Intervention(s)
We work together with the management and the head production engineers in several Bangladeshi garment factories to implement the intervention. Participation in the project is still advertised, therefore the exact number of factories in the project is not yet determined. The intervention is of the following nature: Whenever a sewing line in the factory starts producing a new garment that it had not produced before but that was already produced on another sewing line, than the supervisor of the line that already produced the garment is actively involved in setting up the new line for producing the same garment. Sewing lines in our Bangladeshi partner factories typically switch the garment they produce every 1-3 weeks, and it is very common to see garments being produced on more than one line, while usually starting on different days. Switching the garment typically requires both changes of the machines used and/or adjustments on the machines themselves, such as change of the needle type or yarn type. The workers on the lines also need to be explained the new operations they have to perform on the new garment. This process of the style change can take between 1 hour and 1 day (but is usually done in the `zero-feeding' process, that is, in the line, one machine after another machines is adjusted, and the machines not yet adjusted still produce for the old garment while those already adjusted already work on the new garment. Thus, on average, each machine is idle only 15-30 minutes).

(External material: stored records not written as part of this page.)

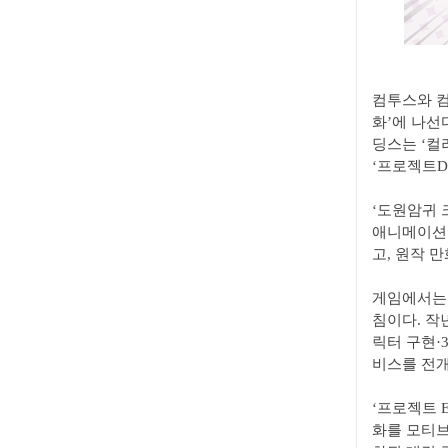
컴투스와 컴
화’에 나선
딩스는 ‘컬러
‘프로젝트D
‘도원암귀 
애니메이션은
고, 원작 
게임에서는 
침이다. 작
릭터 구현·
비스를 전개
‘프로젝트 
화를 모티브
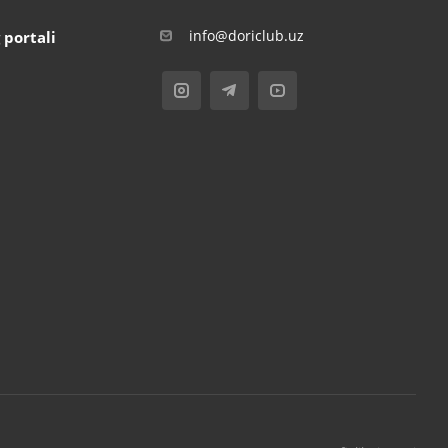
info@doriclub.uz
 portali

In the randomly selected lines, whenever they switch to a garment that has already been produced on another line in the factory, the line supervisor from the earlier line should be actively involved in the described change process. He should brief the new line supervisor on the most important things he has learned while producing the garment on his line, and inspect the line changing process, either after the end of the line changing process or while the most important machines for the production of the new garment are set up.

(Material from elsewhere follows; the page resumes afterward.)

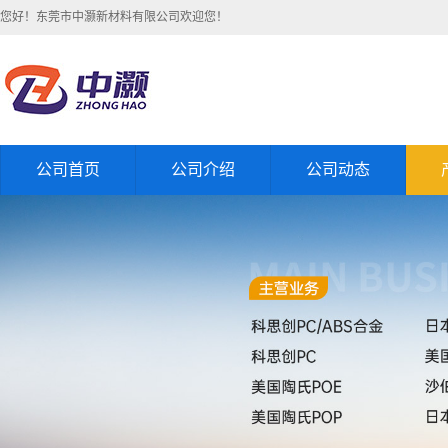
您好！东莞市中灏新材料有限公司欢迎您！
公司首页
公司介绍
公司动态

To monitor the intervention, we left with the factories either a tablet or a book, in which they should fill out a short survey every time a style change on a treatment line was "treated". The survey asks about the line that starts the garment and the line that already produced it, involved line supervisors, the garment itself, and a few questions on how well the communication went as perceived by the superiors of the line supervisors that instructed the briefing. The tablets send each report directly to a server upon finishing, while the books are collected regularly. Thus, the extent of the implementation, and whether it was implemented in the correct lines, can be checked throughout the experiment is running.